Il leader anti-Maduro: «Svegli per sognare» Washington taglia i cordoni della corruzione

Guaidó a rischio arresto Ma Trump gli affida petrolio e beni negli Usa

Al popolo venezuelano si sono rivolti in contemporanea. Il nuovo presidente del Venezuela Juan Guaidó a Plaza Bolívar a Caracas nella sua prima apparizione dopo l'autoproclamazione, Nicolás Maduro in televisione. I toni sono fermi e duri, nonostante Maduro si fosse detto disposto al dialogo offerto dal Messico per cercare di superare l'impasse in cui è finito il paese.

Guaidó di fronte a una folla urlante è stato chiarissimo: «Voglio essere un servitore per questo paese. A Miraflores (sede del palazzo presidenziale, ndr) pensano che questo movimento si sgonfierà ma qui nessuno si arrende. Il Venezuela si è svegliato per sognare. Non tornerà più a dormire». E ancora «Soldati della patria, venite dalla nostra parte». Ha convocato, poi, per la prossima settimana, una grande mobilitazione: «Dobbiamo riempire le strade fino a che non otterremo la libertà». Sa che potrebbe essere arrestato «anche stasera» come ha dichiarato ieri ma non ha paura.

Maduro, che avrebbe adesso ex agenti russi a gestire la sua sicurezza, dal canto suo ha detto che «sempre c'è stato un tentativo di dialogo con l'opposizione» e si è anche detto pronto a incontrare Guaidò, che ha declinato l'invito: «Quando non ottengono un risultato con la repressione, offrono un dialogo fasullo», ha commentato il leader dell'opposizione. Quanto a interventi dall'esterno, Maduro è stato chiaro: «Le questioni venezuelane sono dei venezuelani e dobbiamo risolverle senza l'interferenza straniera». Sugli Stati Uniti in particolare si è detto aperto a un dialogo «rispettoso» con Trump. «Non ho rotto le relazioni con gli Stati Uniti ma con il governo di Trump. Non sono anti Usa. Sono anti imperialismo». Ha però ratificato la decisione di rompere le relazioni diplomatiche con gli Usa. Che dal canto loro hanno inviato due messaggi forti. Mike Pompeo ha indetto per sabato una riunione urgente dell'Onu per riconoscere Guaidó come presidente. Mentre John Bolton, consigliere per la Sicurezza nazionale di Trump ha fatto sapere che d'ora in poi tutti i beni del governo venezuelano negli Stati Uniti saranno gestiti solo da Guaidó. La misura comprende anche la filiale Citgo, la compagnia petrolifera con sede in Texas, sussidiaria della compagnia petrolifera nazionale venezuelana Pdvsa.
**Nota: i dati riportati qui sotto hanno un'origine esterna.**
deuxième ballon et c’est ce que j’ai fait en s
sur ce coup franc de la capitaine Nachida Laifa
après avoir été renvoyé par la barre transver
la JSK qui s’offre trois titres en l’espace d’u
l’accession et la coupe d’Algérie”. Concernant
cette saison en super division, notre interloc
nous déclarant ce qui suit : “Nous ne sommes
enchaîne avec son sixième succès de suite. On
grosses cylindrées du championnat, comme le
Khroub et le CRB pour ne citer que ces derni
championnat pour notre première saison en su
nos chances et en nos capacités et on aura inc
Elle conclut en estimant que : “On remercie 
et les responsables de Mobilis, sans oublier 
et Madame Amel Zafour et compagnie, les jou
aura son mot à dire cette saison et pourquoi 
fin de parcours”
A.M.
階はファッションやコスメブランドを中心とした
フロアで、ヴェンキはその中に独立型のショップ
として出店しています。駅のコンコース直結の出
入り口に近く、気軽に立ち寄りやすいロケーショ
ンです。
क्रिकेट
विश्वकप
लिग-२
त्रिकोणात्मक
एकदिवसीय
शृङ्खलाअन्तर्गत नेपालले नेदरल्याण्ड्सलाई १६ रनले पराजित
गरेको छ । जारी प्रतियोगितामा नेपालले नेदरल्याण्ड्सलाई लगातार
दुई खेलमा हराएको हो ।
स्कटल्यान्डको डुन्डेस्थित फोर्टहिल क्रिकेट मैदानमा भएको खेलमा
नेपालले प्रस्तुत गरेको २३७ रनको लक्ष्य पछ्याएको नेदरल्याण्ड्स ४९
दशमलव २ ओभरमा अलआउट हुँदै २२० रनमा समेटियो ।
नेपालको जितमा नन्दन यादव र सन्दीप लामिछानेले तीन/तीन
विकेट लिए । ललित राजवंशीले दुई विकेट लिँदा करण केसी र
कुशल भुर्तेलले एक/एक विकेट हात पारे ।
Un segnale fortissimo anche secondo gli analisti internazionali che da tempo monitorano il Venezuela. «La corruzione del chavismo è passata tutta per la Pdvsa, utilizzata per tangenti esorbitanti, di miliardi di dollari» spiega Leonardo Coutinho, giornalista brasiliano radicato a Washington, autore del libro «Chavéz, lo spettro». «Negli Stati Uniti ci sono processi in atto - continua Coutinho - che mostrano come la rete occulta di Chàvez prima e di Maduro poi - abbia nascosto fiumi di danaro in città come Miami. Un regime quello chavista, che si sostiene economicamente non solo con i soldi del petrolio ma anche del narcotraffico».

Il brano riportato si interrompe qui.